Republicans have dubbed the healthcare bill the “job-killing” or “job-destroying” healthcare act. What is your response to this? What are the bill’s actual impacts on jobs and the economy?
To the dismay of folks across the country, Republicans have opted for the status quo and have continued to operate with their same old games and political rhetoric.
Bottom line—the healthcare reform is not about killing jobs. It’s also about our dire need to address healthcare costs and our national deficit. It’s about creating jobs for millions of Americans, and strengthening the middle class for hard-working families.
American families are struggling to make ends meet and are fighting off foreclosures to stay in their homes. They are also living without proper healthcare, which is overwhelming local hospitals and taking its toll on the health and wallets of millions of Americans.
Today, health care reform has improved coverage for 362,000 residents on the Central Coast, and has extended tax credits to up to 132,000 families and small business to help pay for healthcare coverage. At a time when families continue to struggle against the lingering effects of the worst economic recession in more than 50 years, the enacted healthcare reforms are making a real and positive impact in people’s lives—both in terms of health and affordability.
For that reason, I was very disappointed to see the House Republican Leadership lead their agenda with an attempt to repeal healthcare benefits. Truth of the matter is—while Republicans run circles around their repeal efforts, millions of Americans walk out of their front door every morning to look for work—only to return with less hope and more worries.
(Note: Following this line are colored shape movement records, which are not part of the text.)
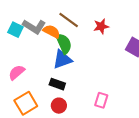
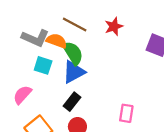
cyan square: (15, 30) -> (43, 65), moved
black rectangle: (57, 84) -> (72, 102), turned -63

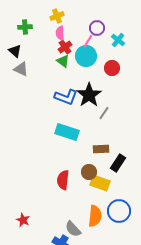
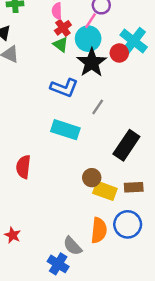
cyan cross: (118, 40) -> (134, 41), moved, size x1.6
black star: (89, 95) -> (92, 63), moved
gray line: (104, 113) -> (98, 107), moved
brown rectangle: (101, 149) -> (134, 187), moved
black rectangle: (118, 163) -> (126, 145), moved, size x1.4
red semicircle: (63, 180) -> (23, 167), moved

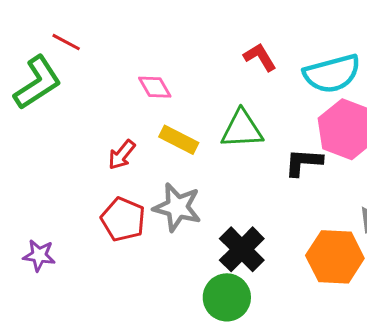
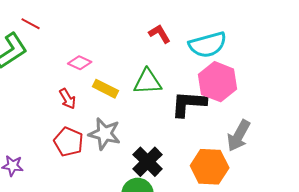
pink diamond: (155, 87) -> (80, 63), moved, turned -35
red arrow: (122, 155) -> (68, 99), turned -70
black L-shape: (303, 162) -> (189, 104), size x1.4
Once again, the Republican majority has got it all wrong. It is time for them to open their eyes, and take a deep look at the dire realities Americans face every day.
You have been named the most senior democratic member of the Appropriation’s Agriculture Subcommittee. As the representative for California’s agricultural seat, how do you plan to change, reform or improve agricultural legislative policy?
The Central Coast is home to one of the most rich and diverse agriculture regions in the world. The agricultural goods produced by our local farmers reach dinner tables across the country and around the globe. The 17th District, including Santa Cruz, produces more than $4.5 billion in agricultural goods each year. And the best part is we are growing the produce we should be eating as part of a healthy diet.
We live in a special area, and serving as the Ranking Member of the Appropriations Sub-Committee on Agriculture provides me with the unique opportunity to directly support our local farms and farmers. For that reason, shaping the direction of specialty crop agriculture remains one of my highest priorities. Research, market access, and data collection are vital and necessary tools used by our conventional and organic growers to compete in today’s global market.
I also remain a champion for child nutrition. I feel strongly that we have a responsibility to help usher in a new era of better wellness in our country, that results with benefits today and for future generations of healthy Americans. But we simply cannot grow a healthier America without addressing issues of nutrition in our schools.
Legislation like the Health-Hunger Free Kids Act—signed by the president last year—is paving the way for healthier lunch options in our school cafeterias. It is also increasing access to healthy lunches for underprivileged youth and is connecting local farms with our schools for the purpose of providing fresh fruits and vegetables.
But in order to make this happen, we have to assure that government agencies, such as the Department of Agriculture, have the funding they need to complete their mission. As such, fighting to hold funding levels will be top on my agenda.
I look forward to working with my committee colleagues to advance these priorities that are important to the Central Coast and the nation.